Mi vengono in mente, sicuramente ne avrete sentito parlare o lo avrete visto in qualche film, quei turisti che arrivano a Los Angeles, anzi, a Hollywood, armati di una di quelle “mappe delle residenze delle star”, fondamentalmente per andarsi a fare delle foto piuttosto inutili davanti ai cancelli delle ville dei propri attori preferiti.
Ecco, per fortuna in questo caso il nostro fine non è così futile, ma in effetti con questo Echo in the Canyon abbiamo tra le mani una vera e propria mappa dalle molteplici funzioni: una funzione geografica, che identifica la zone del Laurel Canyon in cui hanno vissuto a stretto contatto alcune delle più grandi menti musicali di sempre a metà degli anni ’60, e una funzione temporale, perché con i brani si fa un tuffo indietro in quello che è stato un periodo creativo davvero inimitabile.

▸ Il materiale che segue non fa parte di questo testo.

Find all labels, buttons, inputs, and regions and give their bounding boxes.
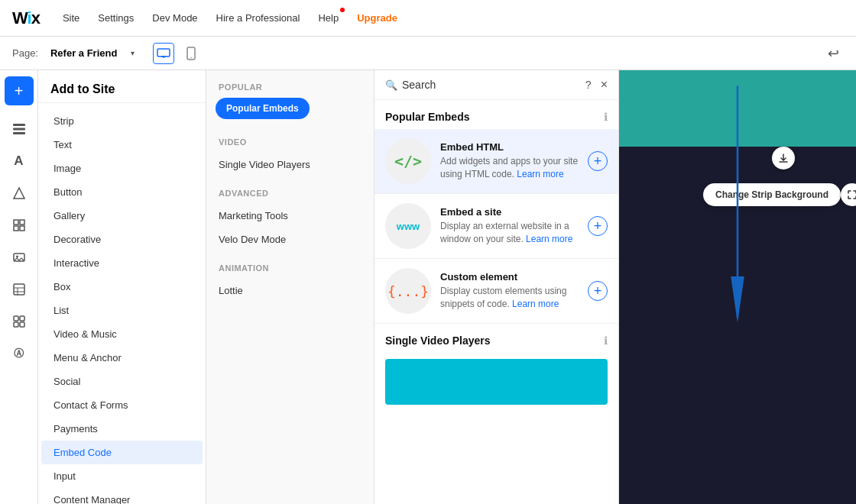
grid-icon[interactable] (5, 211, 34, 240)
page-dropdown-icon[interactable]: ▾ (131, 49, 135, 57)
table-icon[interactable] (5, 275, 34, 304)
embed-html-desc: Add widgets and apps to your site using … (440, 155, 579, 181)
canvas-teal-strip (619, 70, 856, 147)
svg-rect-22 (20, 322, 24, 327)
embed-panel-topbar: 🔍 Search ? × (374, 70, 618, 100)
popular-embeds-info-icon[interactable]: ℹ (604, 111, 608, 123)
image-icon[interactable] (5, 243, 34, 272)
device-switcher (153, 43, 202, 64)
panel-item-gallery[interactable]: Gallery (41, 204, 203, 228)
html-code-icon: </> (394, 152, 422, 170)
panel-item-text[interactable]: Text (41, 133, 203, 157)
svg-rect-9 (14, 220, 18, 225)
text-icon[interactable]: A (5, 147, 34, 176)
left-sidebar: + A Ⓐ (0, 70, 38, 504)
mid-lottie[interactable]: Lottie (206, 279, 374, 302)
mid-animation-label: ANIMATION (206, 263, 374, 279)
mid-video-label: VIDEO (206, 137, 374, 153)
panel-item-payments[interactable]: Payments (41, 417, 203, 441)
svg-rect-7 (13, 132, 25, 134)
search-icon: 🔍 (385, 79, 397, 91)
embed-html-add-button[interactable]: + (588, 151, 608, 171)
single-video-header: Single Video Players ℹ (374, 324, 618, 353)
panel-item-list[interactable]: List (41, 299, 203, 322)
nav-settings[interactable]: Settings (96, 9, 135, 27)
svg-rect-6 (13, 128, 25, 131)
canvas-area: Change Strip Background (619, 70, 856, 504)
nav-site[interactable]: Site (61, 9, 81, 27)
panel-item-content-manager[interactable]: Content Manager (41, 488, 203, 504)
mobile-icon[interactable] (180, 43, 202, 64)
panel-item-contact-forms[interactable]: Contact & Forms (41, 393, 203, 417)
svg-point-4 (191, 57, 193, 58)
undo-button[interactable]: ↩ (822, 43, 844, 64)
popular-embeds-title: Popular Embeds (385, 111, 469, 123)
panel-item-social[interactable]: Social (41, 370, 203, 393)
embed-html-card[interactable]: </> Embed HTML Add widgets and apps to y… (374, 129, 618, 194)
embed-html-learn-more[interactable]: Learn more (517, 169, 563, 179)
panel-item-embed-code[interactable]: Embed Code (41, 441, 203, 464)
panel-item-decorative[interactable]: Decorative (41, 228, 203, 251)
custom-element-add-button[interactable]: + (588, 281, 608, 301)
panel-item-box[interactable]: Box (41, 275, 203, 299)
panel-item-image[interactable]: Image (41, 157, 203, 180)
panel-item-interactive[interactable]: Interactive (41, 251, 203, 275)
shapes-icon[interactable] (5, 179, 34, 208)
mid-marketing-tools[interactable]: Marketing Tools (206, 204, 374, 228)
custom-element-card[interactable]: {...} Custom element Display custom elem… (374, 259, 618, 324)
svg-point-14 (16, 256, 18, 258)
panel-item-strip[interactable]: Strip (41, 109, 203, 133)
change-strip-background-button[interactable]: Change Strip Background (703, 183, 841, 206)
mid-single-video[interactable]: Single Video Players (206, 153, 374, 176)
top-navbar: Wix Site Settings Dev Mode Hire a Profes… (0, 0, 856, 37)
desktop-icon[interactable] (153, 43, 174, 64)
custom-element-desc: Display custom elements using snippets o… (440, 285, 579, 311)
add-elements-icon[interactable]: + (5, 76, 34, 105)
single-video-info-icon[interactable]: ℹ (604, 334, 608, 347)
wix-logo: Wix (12, 8, 40, 28)
svg-rect-12 (20, 226, 24, 231)
custom-element-learn-more[interactable]: Learn more (512, 299, 559, 309)
svg-rect-21 (14, 322, 18, 327)
add-panel-title: Add to Site (38, 70, 206, 103)
custom-element-info: Custom element Display custom elements u… (440, 271, 579, 311)
embed-site-info: Embed a site Display an external website… (440, 206, 579, 246)
puzzle-icon[interactable] (5, 307, 34, 336)
nav-hire[interactable]: Hire a Professional (215, 9, 302, 27)
search-button[interactable]: 🔍 Search (385, 79, 436, 91)
nav-help[interactable]: Help (316, 9, 340, 27)
help-icon[interactable]: ? (585, 79, 592, 91)
embed-html-title: Embed HTML (440, 141, 579, 153)
help-dot (340, 8, 345, 12)
close-icon[interactable]: × (601, 78, 608, 92)
video-preview-thumbnail (385, 359, 608, 405)
mid-popular-embeds-btn[interactable]: Popular Embeds (216, 98, 310, 119)
curly-braces-icon: {...} (387, 283, 429, 299)
wixapp-icon[interactable]: Ⓐ (5, 339, 34, 368)
mid-popular-label: POPULAR (206, 82, 374, 98)
embed-site-desc: Display an external website in a window … (440, 220, 579, 246)
panel-item-button[interactable]: Button (41, 180, 203, 204)
mid-velo-devmode[interactable]: Velo Dev Mode (206, 228, 374, 251)
www-icon: www (397, 221, 420, 232)
panel-item-menu-anchor[interactable]: Menu & Anchor (41, 346, 203, 370)
embed-site-icon-wrap: www (385, 203, 431, 249)
embed-site-learn-more[interactable]: Learn more (526, 234, 572, 244)
mid-panel: POPULAR Popular Embeds VIDEO Single Vide… (206, 70, 374, 504)
mid-advanced-label: ADVANCED (206, 189, 374, 204)
download-icon[interactable] (772, 147, 795, 170)
page-prefix: Page: (12, 47, 38, 59)
pages-icon[interactable] (5, 115, 34, 144)
svg-rect-15 (14, 284, 24, 295)
embed-site-add-button[interactable]: + (588, 216, 608, 236)
custom-element-icon-wrap: {...} (385, 268, 431, 314)
nav-upgrade[interactable]: Upgrade (355, 9, 399, 27)
svg-rect-0 (157, 49, 170, 57)
panel-item-input[interactable]: Input (41, 464, 203, 488)
panel-item-video-music[interactable]: Video & Music (41, 322, 203, 346)
embed-html-info: Embed HTML Add widgets and apps to your … (440, 141, 579, 181)
embed-site-title: Embed a site (440, 206, 579, 218)
nav-devmode[interactable]: Dev Mode (151, 9, 199, 27)
svg-rect-20 (20, 316, 24, 321)
embed-site-card[interactable]: www Embed a site Display an external web… (374, 194, 618, 259)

Laurel Canyon con tutti i musicisti che vi hanno vissuto, dai Byrds ai Buffalo Springfield, da Frank Zappa a Jim Morrison passando per Brian Wilson dei Beach Boys ecc… è stata la fucina del “California Sound”, del “West Coast Rock”, quel genere musicale che dal folk si è evoluto prima in folk elettrico, poi in rock e in psichedelia.
L’eco che si diffuse in questo lembo di terra occupato dalle strette colline delle Hollywood Hills fu così forte da arrivare sino in Inghilterra, la patria dei Beatles, trasformando le prede in predatori si potrebbe dire, cioé coloro che avevano alimentato la creatività musicisti americani (i 4 baronetti appunto) furono a loro volta influenzati da questi stessi loro ammiratori e diventarono assetati di quel sound.
In questo modo sono nati dischi che hanno cambiato il corso della storia, una storia che va raccontata e questo disco, tratto dall’omonimo film documentario, lo fa in maniera affascinante.